Exercise prompt - Please set down the line that contains "آنلاین موضوعی" and every line below it through the last, exactly as written, with no other lines.

-------- Dataset records --------

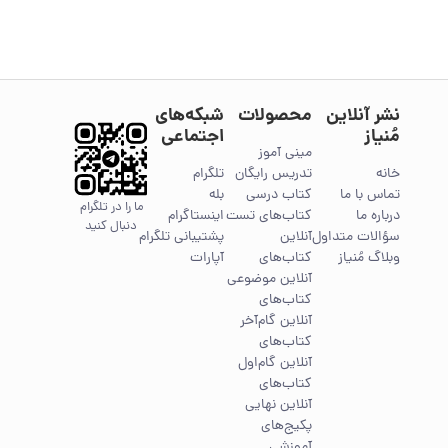
نشر آنلاین
محصولات
شبکه‌های
مُنیاز
اجتماعی
مینی آموز
خانه
تدریس رایگان
تلگرام
تماس با ما
کتاب درسی
بله
ما را در تلگرام
درباره ما
کتاب‌های تست
اینستاگرام
دنبال کنید
سؤالات متداول
آنلاین
پشتیبانی تلگرام
وبلاگ مُنیاز
کتاب‌های
آپارات
آنلاین موضوعی
کتاب‌های
آنلاین گام‌آخر
کتاب‌های
آنلاین گام‌اول
کتاب‌های
آنلاین نهایی
پکیج‌های
آموزشی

--------

Exercise answer -
آنلاین موضوعی
کتاب‌های
آنلاین گام‌آخر
کتاب‌های
آنلاین گام‌اول
کتاب‌های
آنلاین نهایی
پکیج‌های
آموزشی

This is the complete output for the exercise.